↓↓↓

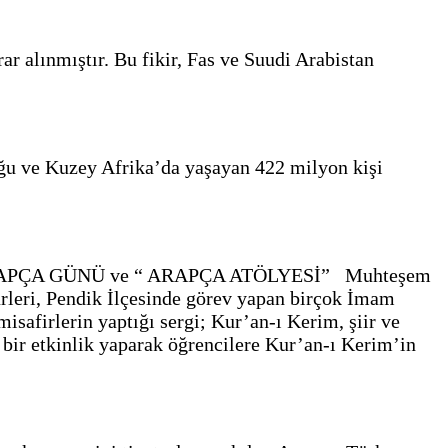
r alınmıştır. Bu fikir, Fas ve Suudi Arabistan
oğu ve Kuzey Afrika’da yaşayan 422 milyon kişi
YA ARAPÇA GÜNÜ ve “ ARAPÇA ATÖLYESİ” Muhteşem
dürleri, Pendik İlçesinde görev yapan birçok İmam
isafirlerin yaptığı sergi; Kur’an-ı Kerim, şiir ve
ı bir etkinlik yaparak öğrencilere Kur’an-ı Kerim’in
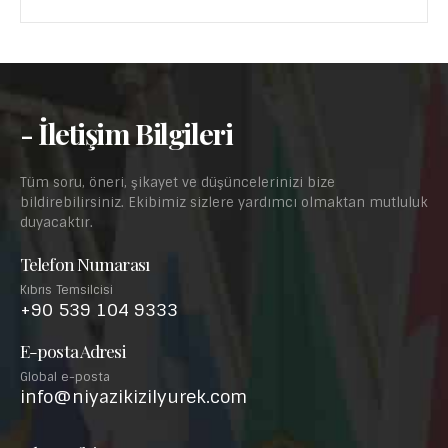
- İletişim Bilgileri
Tüm soru, öneri, şikayet ve düşüncelerinizi bize
bildirebilirsiniz. Ekibimiz sizlere yardımcı olmaktan mutluluk
duyacaktır.
Telefon Numarası
Kıbrıs Temsilcisi
+90 539 104 9333
E-posta Adresi
Global e-posta
info@niyazikizilyurek.com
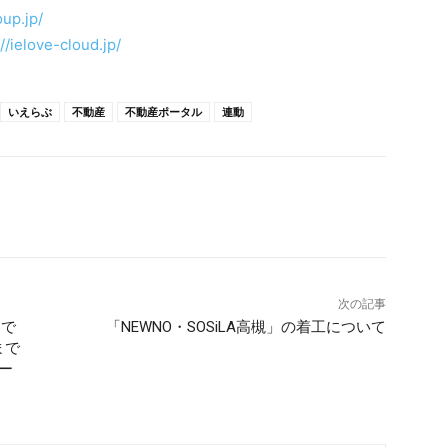
up.jp/
://ielove-cloud.jp/
いえらぶ
不動産
不動産ポータル
連動
次の記事
まで
「NEWNO・SOSiLA高槻」の着工について
まで
ー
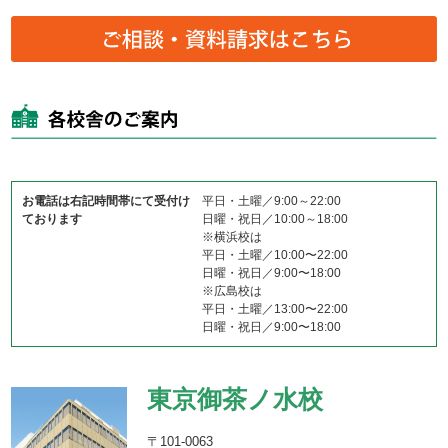
お電話は右記時間帯にて受付け
平日・土曜／9:00～22:00
ております
日曜・祝日／10:00～18:00
※横浜校は
平日・土曜／10:00〜22:00
日曜・祝日／9:00〜18:00
※広島校は
平日・土曜／13:00〜22:00
日曜・祝日／9:00〜18:00
東京御茶ノ水校
〒101-0063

↑↑↑

EXERCISE INSTRUCTIONS: Extract only the lines from the line containing "- İletişim Bilgileri" through the final line of the listing above, unchanged; pictures stay out of the copy.

ANSWER BOX:
- İletişim Bilgileri
Tüm soru, öneri, şikayet ve düşüncelerinizi bize
bildirebilirsiniz. Ekibimiz sizlere yardımcı olmaktan mutluluk
duyacaktır.
Telefon Numarası
Kıbrıs Temsilcisi
+90 539 104 9333
E-posta Adresi
Global e-posta
info@niyazikizilyurek.com
up.jp/
://ielove-cloud.jp/
いえらぶ
不動産
不動産ポータル
連動
次の記事
まで
「NEWNO・SOSiLA高槻」の着工について
まで
ー
お電話は右記時間帯にて受付け
平日・土曜／9:00～22:00
ております
日曜・祝日／10:00～18:00
※横浜校は
平日・土曜／10:00〜22:00
日曜・祝日／9:00〜18:00
※広島校は
平日・土曜／13:00〜22:00
日曜・祝日／9:00〜18:00
東京御茶ノ水校
〒101-0063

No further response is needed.